When it comes to determining appropriate anesthetic doses, your anesthesia providers may be paying more attention to patient ASA ratings than they are to patient age. That's a concern, since older patients tend to be more susceptible to hypotension after induction, and to the resultant potential for complications.
When researchers at the Yale School of Medicine examined the records of 799 patients 65 years or older who'd had gastrointestinal surgeries, gynecologic-oncology procedures or thoracic procedures, they found that older patients with ASA ratings of 3 or 4 were given less propofol than younger patients, but that those with ratings of 1 or 2 were given the same doses as their younger counterparts. What's more, the doses were typically at the upper limit of recommended dosing for propofol, despite the fact that elderly patients were significantly more likely than younger patients to experience a significant drop in mean arterial pressure after induction. Additionally, average fentanyl doses given to older patients were significantly above the guideline-recommended dosing range.

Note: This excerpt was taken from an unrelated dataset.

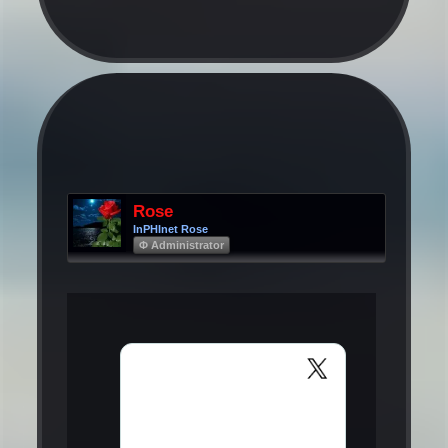
Rose
InPHInet Rose
Φ Administrator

The researchers, who presented their findings (tinyurl.com/mn2ggwn) at last fall's annual meeting of the American Society of Anesthesiologists, concluded that objective assessment and additional dose adjustments are needed to yield "stable hemodynamics" in elderly patients.
Pain Pump Results May Vary
Continuous peripheral nerve catheters with pain pumps have a growing number of advocates, but 2 University of Chicago physicians are cautioning practitioners that "success and intervention rates may not match (those cited in) published studies." They point out that an oft-cited study (tinyurl.com/onndfbp) of 620 patients (in which only 4.2% required post-operative interventions) excluded patients with obstructive sleep apnea, cardiopulmonary issues, morbid obesity and chronic opioid use.
To evaluate the efficacy of their facility's catheter program, Tariq M. Malik, MD, and Sehar S. Gafoor, MD, conducted a 2-year retrospective analysis (tinyurl.com/ljvx95h) that turned out to be less encouraging. Of 334 patients, 314 were satisfied with the pain control the technique provided, but a total of 70 complications were reported, with 17 cases of premature removal of the catheter leading the way, followed by leakage (11), poor control (8) and primary failure (6). Additionally, 100 patients had questions that weren't answered by (or seen on) their written instructions, and 15 called the facility after hours.
There were also 4 cases of stuck catheters, 2 of which required skin exploration around the insertion site, and one reported hematoma. The take home: "Continuous peripheral nerve catheters provide a superior mode of analgesia," they say, "(but) our own experience shows that managing a patient with CPNC at home requires much attention and care."
Patients Prefer Phone Calls
If you assume patients would prefer to take care of their pre-anesthesia evaluations (PAEs) over the phone, rather than in person, you're right, and now there's data (tinyurl.com/jwem7lj) to back up that assumption. The University of Texas Medical Branch used to ask patients to come in for their PAEs. Then, came Hurricane Ike, in 2008, and, in its wake, devastation that required the facility to temporarily switch to phone-based information gathering. Not surprisingly, the question arose: Which did patients prefer?
The answer: An overwhelming majority (97%) of 75 surveyed patients said they preferred the ease and convenience of taking care of the assessment over the phone, regardless of how far they lived from the facility. The expressed preference was across the board, regardless of gender, age, type of surgery, type of anesthetic, admission status or education level. Folks simply preferred the phone, even those few who were ultimately dissatisfied with their anesthetic (primarily because of PONV).
Phone calls were also just as efficacious, say the researchers. None of the surveyed patients had surgical delays or cancellations.